Nowadays, there are four key ways to make money blogging: PPC and CPC advertising, writing sponsored content, sharing affiliate links, and branching into other projects. You can also save money by attracting freebies.

We must stress, however, that before you can start generating money, your blog will need to be attracting a large number of readers first. This means you’ll need to create a steady flow of high-quality content before you can think about the flowing cash.

Building your blog initially doesn’t have to be too difficult, either, especially if you use a website builder such as Wix or Squarespace.

Below, we’ve broken down the four money-making methods into simple explanations, describing how you can implement them into your content. Once you’ve finished, you’ll have all you need to get started on your blogging journey.

How do bloggers make money
Ready to turn your passion into a money-spinner? We're here to tell you how

1. Advertising

Have you ever noticed that book you looked at once on Amazon following you around the web? When you land on a blog, you will often notice external advertising – either as a banner at the top or bottom of the page, or in the sidebar (i.e., to the side of the page’s main content). Sometimes, advertisers will even stage a site takeover ad that’ll fill your entire screen. These ads can take the form of images, text, or videos.

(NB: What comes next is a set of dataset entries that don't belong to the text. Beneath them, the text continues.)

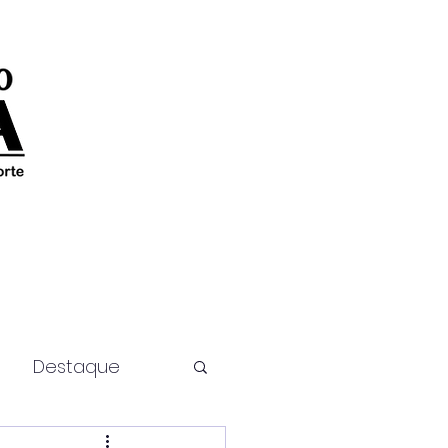
Destaque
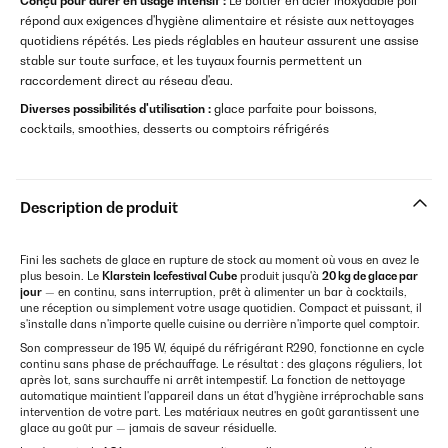
Conçu pour durer en usage intensif :
Le boîtier en acier inoxydable poli
répond aux exigences d'hygiène alimentaire et résiste aux nettoyages
quotidiens répétés. Les pieds réglables en hauteur assurent une assise
stable sur toute surface, et les tuyaux fournis permettent un
raccordement direct au réseau d'eau.
Diverses possibilités d'utilisation :
glace parfaite pour boissons,
cocktails, smoothies, desserts ou comptoirs réfrigérés
Description de produit
Fini les sachets de glace en rupture de stock au moment où vous en avez le
plus besoin. Le
Klarstein Icefestival Cube
produit jusqu'à
20 kg de glace par
jour
— en continu, sans interruption, prêt à alimenter un bar à cocktails,
une réception ou simplement votre usage quotidien. Compact et puissant, il
s'installe dans n'importe quelle cuisine ou derrière n'importe quel comptoir.
Son compresseur de 195 W, équipé du réfrigérant R290, fonctionne en cycle
continu sans phase de préchauffage. Le résultat : des glaçons réguliers, lot
après lot, sans surchauffe ni arrêt intempestif. La fonction de nettoyage
automatique maintient l'appareil dans un état d'hygiène irréprochable sans
intervention de votre part. Les matériaux neutres en goût garantissent une
glace au goût pur — jamais de saveur résiduelle.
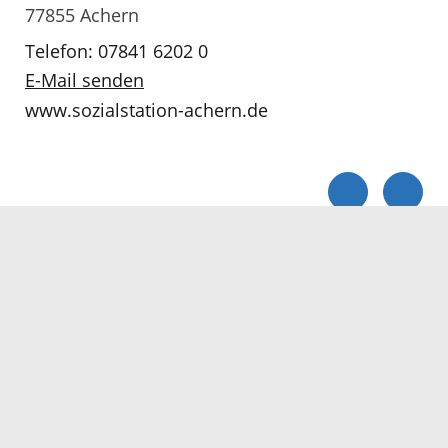
77855 Achern
Telefon: 07841 6202 0
E-Mail senden
www.sozialstation-achern.de
Servicezeiten
Kontakt
Barrierefreiheit
Impressum
Datenschutz
Fehler melden
Elektronische Kommunikation
Kontakt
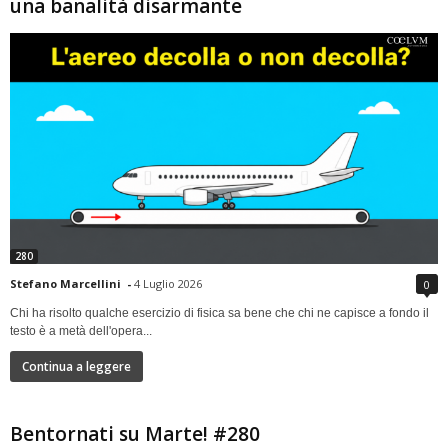
una banalità disarmante
280
Stefano Marcellini
-
4 Luglio 2026
0
Chi ha risolto qualche esercizio di fisica sa bene che chi ne capisce a fondo il
testo è a metà dell'opera...
Continua a leggere
Bentornati su Marte! #280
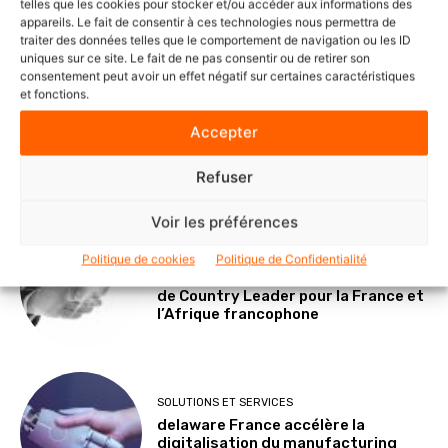
telles que les cookies pour stocker et/ou accéder aux informations des
d’une IA souveraine et maîtrisée
appareils. Le fait de consentir à ces technologies nous permettra de
traiter des données telles que le comportement de navigation ou les ID
uniques sur ce site. Le fait de ne pas consentir ou de retirer son
consentement peut avoir un effet négatif sur certaines caractéristiques
et fonctions.
POINTS DE VUE
Accepter
Le Mode IA de Google, ou le Shadow
AI qui n’a plus besoin de l’ombre
Refuser
Voir les préférences
NOMINATIONS ET CARNETS
Politique de cookies
Politique de Confidentialité
Veeam nomme Marc Dollois au poste
de Country Leader pour la France et
l’Afrique francophone
SOLUTIONS ET SERVICES
delaware France accélère la
digitalisation du manufacturing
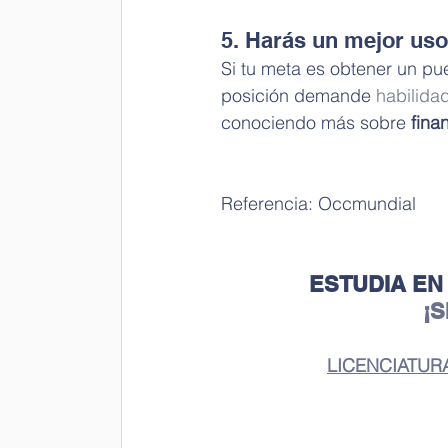
5. Harás un mejor us
Si tu meta es obtener un pu
posición demande 
habilida
conociendo más sobre 
fina
Referencia: Occmundial 
ESTUDIA EN
¡
LICENCIATUR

Google AdSense and similar networks enable you to earn money for placing these adverts on your blog. This may well be an attractive way to make a bit of money with minimum effort – in the case of AdSense, Google administers, sorts, and maintains the ads itself, ensuring only relevant brands and products are advertising on your blog. As the blogger, you don’t need to be in direct contact with the advertisers themselves.

Generally, the adverts on your blog will be either:

1. PPC/CPC (pay per click/cost per click)

PPC adverts do exactly what it says on the tin. The blogger receives a small amount of money every time someone clicks on the advert.

2. CPM (cost per 1,000 impressions)

With CPM adverts, the blogger is paid a set amount for every 1,000 people who view the advert. How many people click on the advert doesn’t influence how much you’ll make.

While these types of ads are easy for bloggers to set up, there is a general consensus that they are losing popularity among bloggers, as more ‘authentic’ ways to make money are becoming more popular (we’ll explore those below!).

Advertising of this kind can also interfere massively with the sleek blog aesthetic that bloggers strive to curate, and can irritate even their most loyal followers.

2. Affiliate links

Affiliate links are a nice and simple way to make money as a blogger, even if your following isn’t huge – in fact, you’ll find that a huge percentage of the blogs and websites out there are making the money they need via affiliate links.

Essentially, affiliate links are supplied to you by a particular brand, for you to add into your content. An affiliate link looks like a normal hyperlink, but the difference is that, if the reader clicks that link, then goes on to buy the brand’s product or sign up to its service, the brand will then pay you back some money. You can start building an affiliate marketing scheme on any of the best ecommerce platforms.

Typically, you’ll take home around 7% of the value of the item that the user has bought. Usually, you’ll still earn this money if the user clicks away from the brand’s site, then comes back to it later – as long as they return within 30 days, and they haven’t cleared their cookies – because the brand’s tracking can recognise that their new customer initially found their product through you.

We can give you a transparent example of this in action right here. You’ll have noticed earlier on in this article that we linked to a few website builders for you to try – Wix, Squarespace, and Weebly. These are affiliate links, which means that if you click on them, decide that one of them is right for you, and go on to sign up to that website builder, we may receive a payment for having helped you to find it (at no additional cost to you, of course).

The key thing to know is that our top priority is helping you, our reader, to find the right product. That’s why we only host affiliate links to website builders that our experts really like, and that we know will be able to help you create an awesome website. That’s the philosophy you’ll need to adopt on your blog – your affiliate links should be genuinely helpful to the reader, and should come from brands that you think are fantastic.

2. Sponsored content

Now, this likely won’t be the way in which you start making money right away (unless you’re already famous – Brad Pitt, is that you researching blogging on our humble site?). That’s because, in the case of sponsored content, the blogger is usually approached by the brand first, not the other way around. You’ll only be approached by a brand if they believe your post will reach enough relevant viewers.

So what is sponsored content? Well, if you’ve ever seen an Instagram post with “#ad” included in the caption, or read a blog post with a disclaimer that says something along the lines of: “This post is sponsored by *brand*, but all opinions are my own”, then you’ve seen sponsored content. In short, a brand has paid the blogger in question to photograph, review, model, share, or otherwise advertise their product.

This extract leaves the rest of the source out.